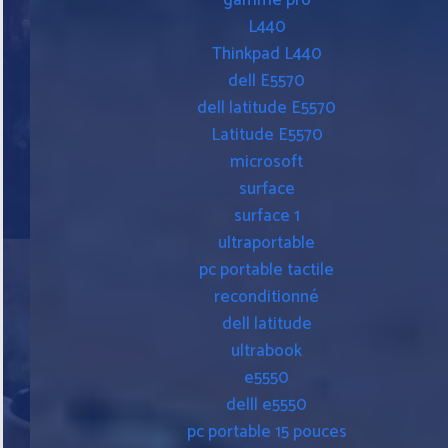
gamme pro
L440
Thinkpad L440
dell E5570
dell latitude E5570
Latitude E5570
microsoft
surface
surface 1
ultraportable
pc portable tactile
reconditionné
dell latitude
ultrabook
e5550
delll e5550
pc portable 15 pouces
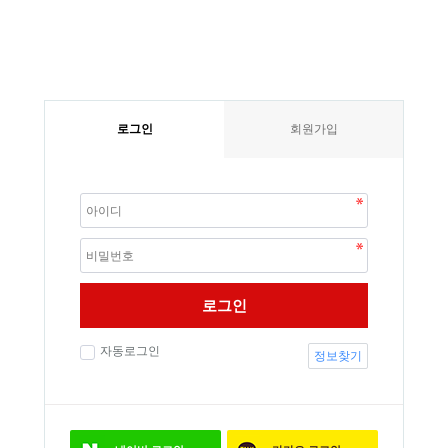
로그인
회원가입
로그인
자동로그인
정보찾기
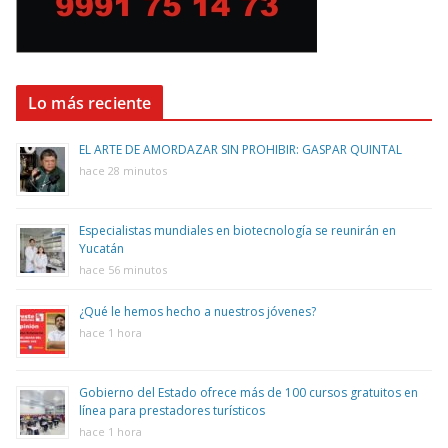
Lo más reciente
EL ARTE DE AMORDAZAR SIN PROHIBIR: GASPAR QUINTAL
hace 28 minutos
Especialistas mundiales en biotecnología se reunirán en
Yucatán
hace 56 minutos
¿Qué le hemos hecho a nuestros jóvenes?
hace 1 hora
Gobierno del Estado ofrece más de 100 cursos gratuitos en
línea para prestadores turísticos
hace 1 hora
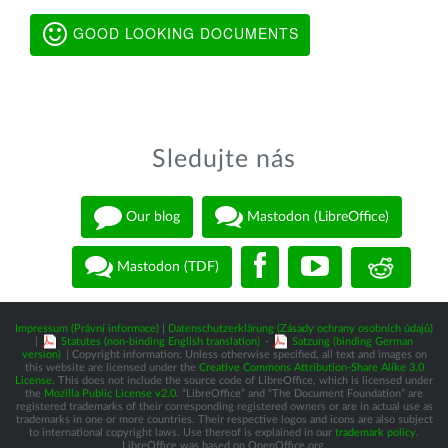
GOOD LOOKING DOCUMENTS
Sledujte nás
Our blog
Mastodon (LibreOffice)
Mastodon (TDF)
Impressum (Právní informace)
|
Datenschutzerklärung (Zásady ochrany osobních údajů)
|
Statutes (non-binding English translation)
-
Satzung (binding German
version)
| Copyright information: Unless otherwise specified, all text and images on
this website are licensed under the
Creative Commons Attribution-Share Alike 3.0
License
. This does not include the source code of LibreOffice, which is licensed under
the
Mozilla Public License v2.0
. “LibreOffice” and “The Document Foundation” are
registered trademarks of their corresponding registered owners or are in actual use as
trademarks in one or more countries. Their respective logos and icons are also subject
to international copyright laws. Use thereof is explained in our
trademark policy
.
LibreOffice was based on OpenOffice.org.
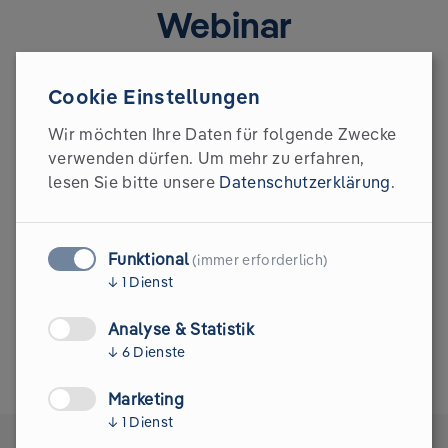
Webinar
Wir würden uns freuen, dich auch bei unserem
Cookie Einstellungen
nächsten Webinar wieder begrüßen zu dürfen.
Einfach anmelden und live dabei sein wenn es wieder
Wir möchten Ihre Daten für folgende Zwecke
darum geht wie du Klimaschutz und Nachhaltigkeit in
verwenden dürfen.
Um mehr zu erfahren,
deinem Unternehmen voranbringen kannst. Bis bald!
lesen Sie bitte unsere
Datenschutzerklärung
.
Weitere Webinare
Funktional
(immer erforderlich)
↓
1
Dienst
Analyse & Statistik
↓
6
Dienste
Marketing
↓
1
Dienst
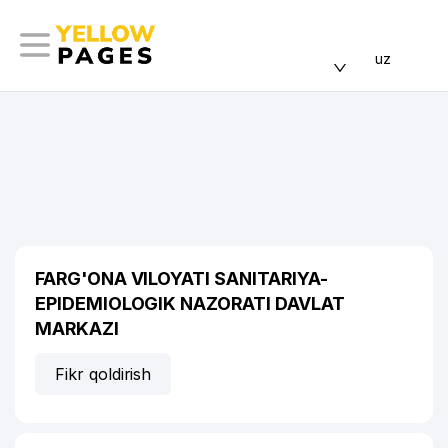
uz
FARG'ONA VILOYATI SANITARIYA-
EPIDEMIOLOGIK NAZORATI DAVLAT
MARKAZI
Fikr qoldirish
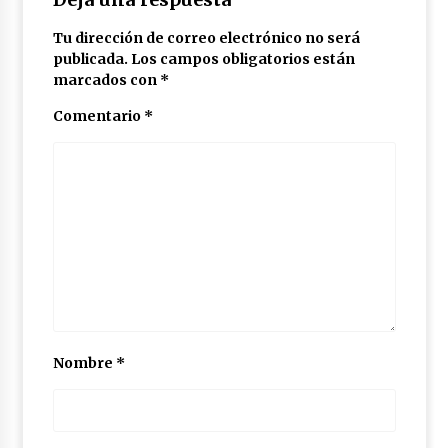
Tu dirección de correo electrónico no será
publicada.
Los campos obligatorios están
marcados con
*
Comentario
*
Nombre
*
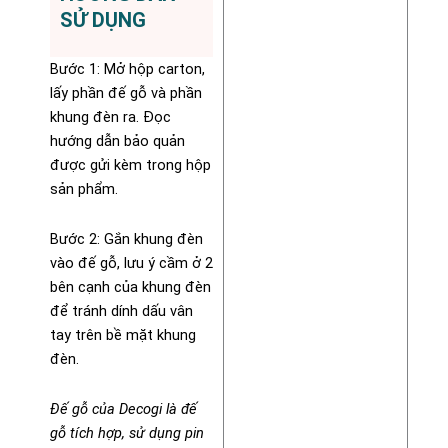
SỬ DỤNG
Bước 1: Mở hộp carton,
lấy phần đế gỗ và phần
khung đèn ra. Đọc
hướng dẫn bảo quản
được gửi kèm trong hộp
sản phẩm.
Bước 2: Gắn khung đèn
vào đế gỗ, lưu ý cầm ở 2
bên cạnh của khung đèn
để tránh dính dấu vân
tay trên bề mặt khung
đèn.
Đế gỗ của Decogi là đế
gỗ tích hợp, sử dụng pin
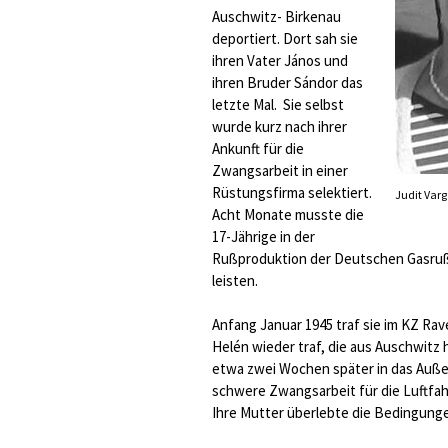
Auschwitz- Birkenau
deportiert. Dort sah sie
ihren Vater János und
ihren Bruder Sándor das
letzte Mal. Sie selbst
wurde kurz nach ihrer
Ankunft für die
Zwangsarbeit in einer
Rüstungsfirma selektiert.
Judit Var
Acht Monate musste die
17-Jährige in der
Rußproduktion der Deutschen Gasru
leisten.
Anfang Januar 1945 traf sie im KZ Rave
Helén wieder traf, die aus Auschwitz
etwa zwei Wochen später in das Außen
schwere Zwangsarbeit für die Luftfah
Ihre Mutter überlebte die Bedingunge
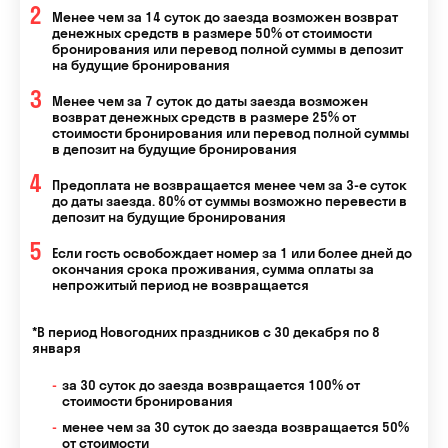
Менее чем за 14 суток до заезда возможен возврат
денежных средств в размере 50% от стоимости
бронирования или перевод полной суммы в депозит
на будущие бронирования
Менее чем за 7 суток до даты заезда возможен
возврат денежных средств в размере 25% от
стоимости бронирования или перевод полной суммы
в депозит на будущие бронирования
Предоплата не возвращается менее чем за 3-е суток
до даты заезда. 80% от суммы возможно перевести в
депозит на будущие бронирования
Если гость освобождает номер за 1 или более дней до
окончания срока проживания, сумма оплаты за
непрожитый период не возвращается
*В период Новогодних праздников с 30 декабря по 8
января
за 30 суток до заезда возвращается 100% от
стоимости бронирования
менее чем за 30 суток до заезда возвращается 50%
от стоимости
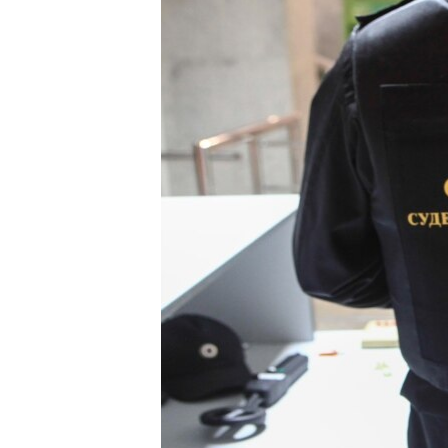
ВІДЕОУРОКИ «ELIFBE»
СВІДЧЕННЯ ОКУПАЦІЇ
УКРАЇНСЬКА ПРОБЛЕМА КРИМУ
ІНФОГРАФІКА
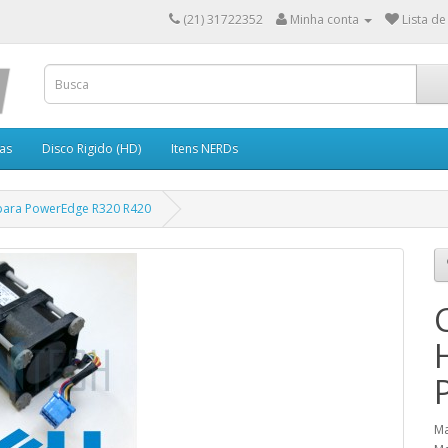
(21) 31722352
Minha conta
Lista de
as
Disco Rigido (HD)
Itens NERDs
para PowerEdge R320 R420
Ma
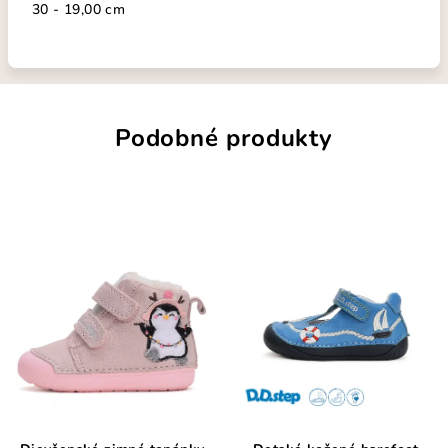
30 - 19,00 cm
Podobné produkty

━━━━━━

What the task asks: Could you give the material again exactly as it stands, omitting any image?

Task response:
gamme pro
L440
Thinkpad L440
dell E5570
dell latitude E5570
Latitude E5570
microsoft
surface
surface 1
ultraportable
pc portable tactile
reconditionné
dell latitude
ultrabook
e5550
delll e5550
pc portable 15 pouces
로그인
회원가입
로그인
자동로그인
정보찾기
Lo más reciente
EL ARTE DE AMORDAZAR SIN PROHIBIR: GASPAR QUINTAL
hace 28 minutos
Especialistas mundiales en biotecnología se reunirán en
Yucatán
hace 56 minutos
¿Qué le hemos hecho a nuestros jóvenes?
hace 1 hora
Gobierno del Estado ofrece más de 100 cursos gratuitos en
línea para prestadores turísticos
hace 1 hora
GOOD LOOKING DOCUMENTS
Sledujte nás
Our blog
Mastodon (LibreOffice)
Mastodon (TDF)
Impressum (Právní informace)
|
Datenschutzerklärung (Zásady ochrany osobních údajů)
|
Statutes (non-binding English translation)
-
Satzung (binding German
version)
| Copyright information: Unless otherwise specified, all text and images on
this website are licensed under the
Creative Commons Attribution-Share Alike 3.0
License
. This does not include the source code of LibreOffice, which is licensed under
the
Mozilla Public License v2.0
. “LibreOffice” and “The Document Foundation” are
registered trademarks of their corresponding registered owners or are in actual use as
trademarks in one or more countries. Their respective logos and icons are also subject
to international copyright laws. Use thereof is explained in our
trademark policy
.
LibreOffice was based on OpenOffice.org.
Webinar
Wir würden uns freuen, dich auch bei unserem
Cookie Einstellungen
nächsten Webinar wieder begrüßen zu dürfen.
Einfach anmelden und live dabei sein wenn es wieder
Wir möchten Ihre Daten für folgende Zwecke
darum geht wie du Klimaschutz und Nachhaltigkeit in
verwenden dürfen.
Um mehr zu erfahren,
deinem Unternehmen voranbringen kannst. Bis bald!
lesen Sie bitte unsere
Datenschutzerklärung
.
Weitere Webinare
Funktional
(immer erforderlich)
↓
1
Dienst
Analyse & Statistik
↓
6
Dienste
Marketing
↓
1
Dienst
uz
FARG'ONA VILOYATI SANITARIYA-
EPIDEMIOLOGIK NAZORATI DAVLAT
MARKAZI
Fikr qoldirish
Tu dirección de correo electrónico no será
publicada.
Los campos obligatorios están
marcados con
*
Comentario
*
Nombre
*
SỬ DỤNG
Bước 1: Mở hộp carton,
lấy phần đế gỗ và phần
khung đèn ra. Đọc
hướng dẫn bảo quản
được gửi kèm trong hộp
sản phẩm.
Bước 2: Gắn khung đèn
vào đế gỗ, lưu ý cầm ở 2
bên cạnh của khung đèn
để tránh dính dấu vân
tay trên bề mặt khung
đèn.
Đế gỗ của Decogi là đế
gỗ tích hợp, sử dụng pin
Auschwitz- Birkenau
deportiert. Dort sah sie
ihren Vater János und
ihren Bruder Sándor das
letzte Mal. Sie selbst
wurde kurz nach ihrer
Ankunft für die
Zwangsarbeit in einer
Rüstungsfirma selektiert.
Judit Var
Acht Monate musste die
17-Jährige in der
Rußproduktion der Deutschen Gasru
leisten.
Anfang Januar 1945 traf sie im KZ Rave
Helén wieder traf, die aus Auschwitz
etwa zwei Wochen später in das Außen
schwere Zwangsarbeit für die Luftfah
Ihre Mutter überlebte die Bedingunge
Менее чем за 14 суток до заезда возможен возврат
денежных средств в размере 50% от стоимости
бронирования или перевод полной суммы в депозит
на будущие бронирования
Менее чем за 7 суток до даты заезда возможен
возврат денежных средств в размере 25% от
стоимости бронирования или перевод полной суммы
в депозит на будущие бронирования
Предоплата не возвращается менее чем за 3-е суток
до даты заезда. 80% от суммы возможно перевести в
депозит на будущие бронирования
Если гость освобождает номер за 1 или более дней до
окончания срока проживания, сумма оплаты за
непрожитый период не возвращается
*В период Новогодних праздников с 30 декабря по 8
января
за 30 суток до заезда возвращается 100% от
стоимости бронирования
менее чем за 30 суток до заезда возвращается 50%
от стоимости
ВІДЕОУРОКИ «ELIFBE»
СВІДЧЕННЯ ОКУПАЦІЇ
УКРАЇНСЬКА ПРОБЛЕМА КРИМУ
ІНФОГРАФІКА
(21) 31722352
Minha conta
Lista de
as
Disco Rigido (HD)
Itens NERDs
para PowerEdge R320 R420
Ma
30 - 19,00 cm
Podobné produkty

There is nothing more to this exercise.